> **Problem to work on**
Straight copy, no pictures: transcribe each entry as it stands.

= = =

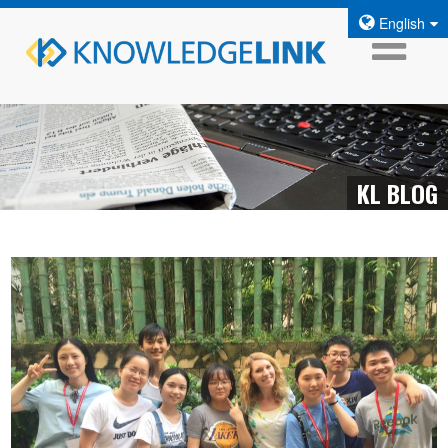
English
KL BLOG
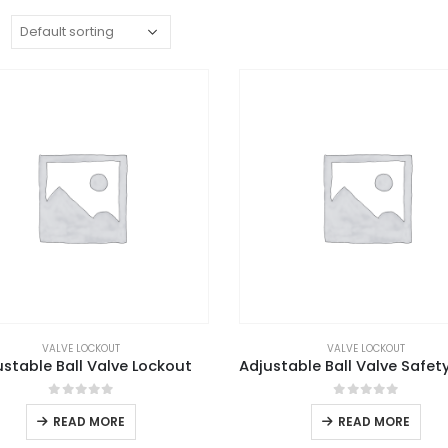
:
VALVE LOCKOUT
VALVE LOCKOUT
ustable Ball Valve Lockout
0
out of 5
0
out of 5
READ MORE
READ MORE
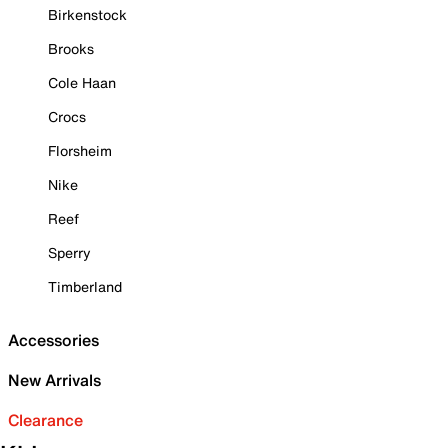
Birkenstock
Brooks
Cole Haan
Crocs
Florsheim
Nike
Reef
Sperry
Timberland
Accessories
New Arrivals
Clearance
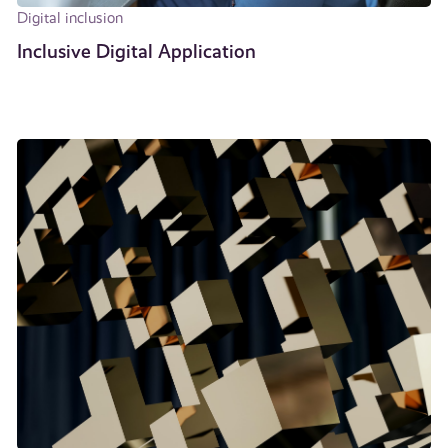
Digital inclusion
Inclusive Digital Application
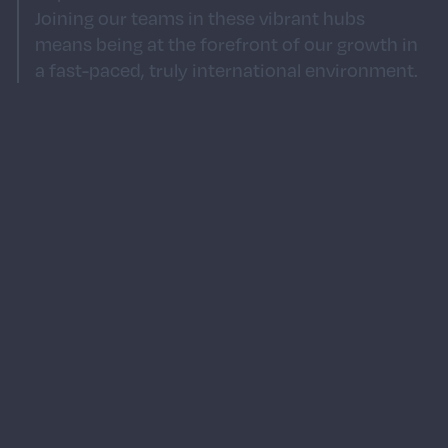
Joining our teams in these vibrant hubs
means being at the forefront of our growth in
a fast-paced, truly international environment.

= = =

> **Exercise answer**
English
KL BLOG
:
VALVE LOCKOUT
VALVE LOCKOUT
ustable Ball Valve Lockout
0
out of 5
0
out of 5
READ MORE
READ MORE
Birkenstock
Brooks
Cole Haan
Crocs
Florsheim
Nike
Reef
Sperry
Timberland
Accessories
New Arrivals
Clearance
Digital inclusion
Inclusive Digital Application
Joining our teams in these vibrant hubs
means being at the forefront of our growth in
a fast-paced, truly international environment.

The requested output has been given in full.